Indirect Infringement (s60(2) Patents Act 1977)
Warner-Lambert's claim for indirect infringement under s60(2) Patents Act 1977 had been struck out by Arnold J in Warner-Lambert I. Although the Court of Appeal agreed with him that there were difficulties with this claim because pharmacists were not "preparing a pharmaceutical composition" as required by the claims, they nonetheless allowed the claim to go to trial.
Arnold J, on revisiting this issue, held that the fundamental difficulty with the claim under s.60(2) was that no act of manufacture is performed by any party downstream of Actavis. The generic product is not therefore suitable for putting the invention into effect and so there was no indirect infringement.
Balance of Justice concerning Injunctions
With regard to the relief sought by Warner-Lambert, Arnold J observed that the grant of an injunction would be disproportionate and/or create barriers to legitimate trade because it would likely force Actavis to withdraw from the lawful market for the non-patented indications. As had already been observed by the Court of Appeal, in cases such as this, it might not be appropriate to grant an injunction at all.

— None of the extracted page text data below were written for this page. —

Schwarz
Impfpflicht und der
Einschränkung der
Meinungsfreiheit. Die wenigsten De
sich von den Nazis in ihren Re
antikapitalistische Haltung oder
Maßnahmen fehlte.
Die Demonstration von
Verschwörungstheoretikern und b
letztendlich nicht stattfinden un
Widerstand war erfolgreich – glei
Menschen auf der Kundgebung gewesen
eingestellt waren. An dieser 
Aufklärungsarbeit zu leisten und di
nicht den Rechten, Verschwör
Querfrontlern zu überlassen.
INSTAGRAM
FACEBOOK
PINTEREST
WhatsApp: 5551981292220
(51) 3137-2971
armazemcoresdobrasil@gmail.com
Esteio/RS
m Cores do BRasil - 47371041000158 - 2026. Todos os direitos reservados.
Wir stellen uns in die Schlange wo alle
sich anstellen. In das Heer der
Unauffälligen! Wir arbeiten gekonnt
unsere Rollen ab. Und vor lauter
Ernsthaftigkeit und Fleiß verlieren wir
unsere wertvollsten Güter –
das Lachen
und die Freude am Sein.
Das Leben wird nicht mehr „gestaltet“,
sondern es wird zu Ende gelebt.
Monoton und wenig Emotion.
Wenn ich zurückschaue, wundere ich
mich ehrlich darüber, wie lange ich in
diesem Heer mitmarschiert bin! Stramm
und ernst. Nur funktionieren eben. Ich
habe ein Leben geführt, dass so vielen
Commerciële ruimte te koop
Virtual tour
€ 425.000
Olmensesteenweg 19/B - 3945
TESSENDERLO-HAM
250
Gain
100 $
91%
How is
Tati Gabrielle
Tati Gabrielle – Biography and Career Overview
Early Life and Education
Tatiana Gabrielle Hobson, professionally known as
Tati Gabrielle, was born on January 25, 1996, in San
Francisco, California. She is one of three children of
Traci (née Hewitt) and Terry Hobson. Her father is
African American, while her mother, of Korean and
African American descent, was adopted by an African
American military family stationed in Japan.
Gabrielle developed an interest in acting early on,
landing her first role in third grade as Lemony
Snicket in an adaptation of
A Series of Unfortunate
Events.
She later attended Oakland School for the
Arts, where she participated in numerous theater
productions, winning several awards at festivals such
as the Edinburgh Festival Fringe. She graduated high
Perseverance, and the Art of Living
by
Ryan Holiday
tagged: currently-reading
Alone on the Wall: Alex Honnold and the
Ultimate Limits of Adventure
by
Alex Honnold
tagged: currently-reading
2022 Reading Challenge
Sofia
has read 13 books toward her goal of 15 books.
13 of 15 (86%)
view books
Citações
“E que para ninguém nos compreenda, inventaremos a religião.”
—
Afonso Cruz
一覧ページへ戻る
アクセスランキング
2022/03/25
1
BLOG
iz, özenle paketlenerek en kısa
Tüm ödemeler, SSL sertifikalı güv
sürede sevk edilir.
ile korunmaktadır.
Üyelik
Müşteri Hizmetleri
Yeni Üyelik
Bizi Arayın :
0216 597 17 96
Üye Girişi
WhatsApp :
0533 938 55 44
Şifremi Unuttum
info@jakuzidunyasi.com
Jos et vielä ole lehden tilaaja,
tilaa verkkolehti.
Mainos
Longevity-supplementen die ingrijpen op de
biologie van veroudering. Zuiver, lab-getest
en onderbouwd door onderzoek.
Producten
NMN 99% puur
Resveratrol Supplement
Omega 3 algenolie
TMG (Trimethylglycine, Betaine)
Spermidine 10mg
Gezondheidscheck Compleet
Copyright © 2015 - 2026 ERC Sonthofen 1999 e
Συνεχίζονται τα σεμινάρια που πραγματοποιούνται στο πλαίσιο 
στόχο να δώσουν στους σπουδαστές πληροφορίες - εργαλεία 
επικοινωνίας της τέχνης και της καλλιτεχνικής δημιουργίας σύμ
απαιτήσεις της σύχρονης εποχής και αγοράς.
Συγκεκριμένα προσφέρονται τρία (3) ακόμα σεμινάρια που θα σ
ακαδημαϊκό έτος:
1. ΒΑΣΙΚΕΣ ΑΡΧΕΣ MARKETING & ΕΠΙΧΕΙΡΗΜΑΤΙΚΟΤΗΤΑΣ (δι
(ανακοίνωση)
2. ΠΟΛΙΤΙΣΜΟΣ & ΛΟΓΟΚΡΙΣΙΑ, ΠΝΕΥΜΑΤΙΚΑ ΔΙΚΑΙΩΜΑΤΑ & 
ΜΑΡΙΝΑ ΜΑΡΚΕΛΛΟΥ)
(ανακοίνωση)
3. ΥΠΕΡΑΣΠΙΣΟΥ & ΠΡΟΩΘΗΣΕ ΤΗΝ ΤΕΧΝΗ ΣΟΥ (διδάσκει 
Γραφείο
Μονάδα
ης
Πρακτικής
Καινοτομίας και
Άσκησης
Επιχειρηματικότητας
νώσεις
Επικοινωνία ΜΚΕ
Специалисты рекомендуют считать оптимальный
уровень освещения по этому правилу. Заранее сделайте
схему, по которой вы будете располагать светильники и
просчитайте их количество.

During the build up to the dispute, Warner-Lambert wrote a large number of letters to parties connected to the dispute, including the Department of Health, NICE and Superintendent Pharmacists.
Actavis counterclaimed that a large number of the communications made by Warner-Lambert amounted to threats under s.70 of the 1977 Patents Act. This section provides that where a person threatens another person with proceedings for patent infringement, that person may be aggrieved if the patentee cannot show that the threats are justified because of patent infringement. Communications conveying factual information about the patent do not amount to a threat.
Arnold J agreed that some of the letters written by Warner-Lambert would be understood by an ordinary reasonable person to be threats of a patent infringement action, and that those threats could not be justified by Warner-Lambert. In some cases, the threat caused harm to Actavis' commercial interests.
In his concluding remarks, Arnold J proposed that the best solution to the problem of protecting second medical use patent monopolies, whilst allowing lawful generic competition for non-patented indications, is to ensure that prescribers write prescriptions by reference to the patentee's brand name for patented indications and by reference to the generic name for non-patented indications. This would require central and authoritative guidance that, realistically, is unlikely to materialise in the short term.